On a Kepler K20c GPU, I'm limited to a maximum of 65535 blocks and 1024 threads per blocks. I would like to know the best practice for launching CUDA kernels, given a situation where my number of particles is larger than the maximum number of blocks times threads per blocks.
Consider therefore the simplified case where I perform vector addition C=A+B
with number of blocks NB
and number of threads per block NTpB
. and let A,B,C
be of dimension N=k*NTpB*NB
, i.e. the number of total threads multiplied by some factor k>1
. Now usually I would start a kernel via
add <<<NB,NTpB>>>(A,B,C,N)
where my kernel could look as follows.
_global__ void vecAdd(double *a, double *b, double *c, int n)
{
// Get our global thread ID
int id = blockIdx.x*blockDim.x+threadIdx.x;
// Make sure we do not go out of bounds
if (id < n)
c[id] = a[id] + b[id];
}
Now the problem with this code, is that I only compute C=A+B
for the first N
elements, but the remaining (k-1)*N
entries of C
remain untouched.
A solution I came up with might be to instead call
add <<<NB,NTpB>>>(A,B,C,N,k,NB,NTpB)
with
_global__ void vecAdd(double *a, double *b, double *c, int n,int k,int NB, int NTpB)
{
for (int i = 0; i < k; i++){ // this is new
// Get our global thread ID
int id = blockIdx.x*blockDim.x+threadIdx.x
+k*NB*NTpB; // this is new
// Make sure we do not go out of bounds
if (id < n)
c[id] = a[id] + b[id];
}
}
But here I'm not sure if this is doing the correct thing and also I assume that his is terrible in terms of efficiency as I jump around in the memory.

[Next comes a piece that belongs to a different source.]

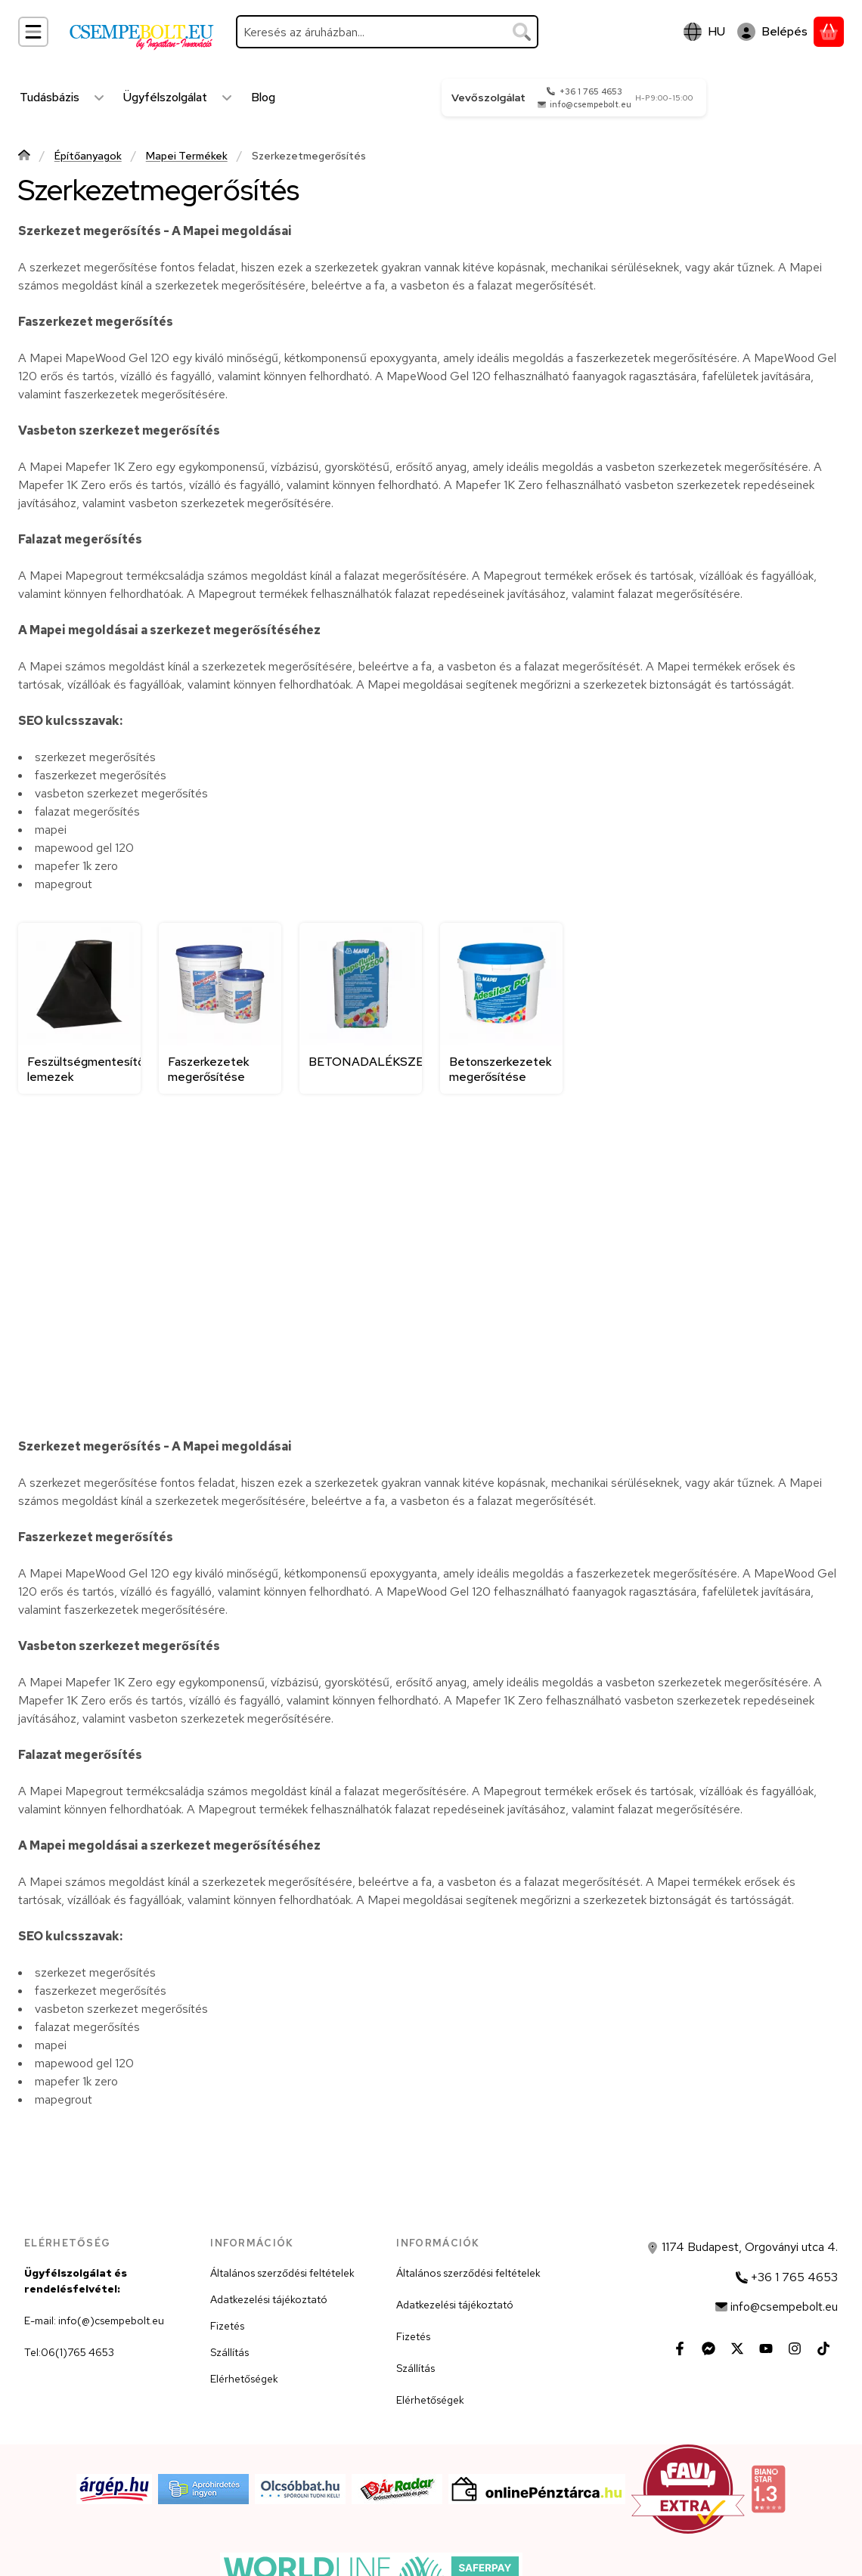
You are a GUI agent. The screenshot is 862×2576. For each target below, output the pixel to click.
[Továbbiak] (99, 97)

Are there any references dealing with this problem, or some suggestions on how to handle this in a better way?
Thank you very much.
Upvotes: 0
Views: 153
Reputation: 905
As Jez points out, GPUs with compute capability 3.0 or more are not constrained by the 65535 limit anymore. If we read Table 12. Technical Specifications per Compute Capability in "Maximum x-dimension of a grid of thread blocks" row, the limit for your card (CC 3.5) is 2^31-1.
Be aware that you should compile with -gencode arch=compute_35,code=sm_35
or nvcc will fall back to compile for CC 2.0 and then you code will break.
Wenever you are forced to work in a dataset larger than the usual NB*NTpB then you have to use a "grid-stride loop" presented here by Mark Harris.
Here an example:
_global__ void vecAdd(const double __restrict__ *a,
const double __restrict__ *b,
double __restrict__ *c,
int n)
{
for (int id = blockIdx.x * blockDim.x + threadIdx.x;
id < n;
id += blockDim.x * gridDim.x) {
c[id] = a[id] + b[id];
}
}
For 2D (or more) dimensional kernels the 65535 limitation is enough to work with the maximum dataset that fits in a GPU.
Upvotes: 2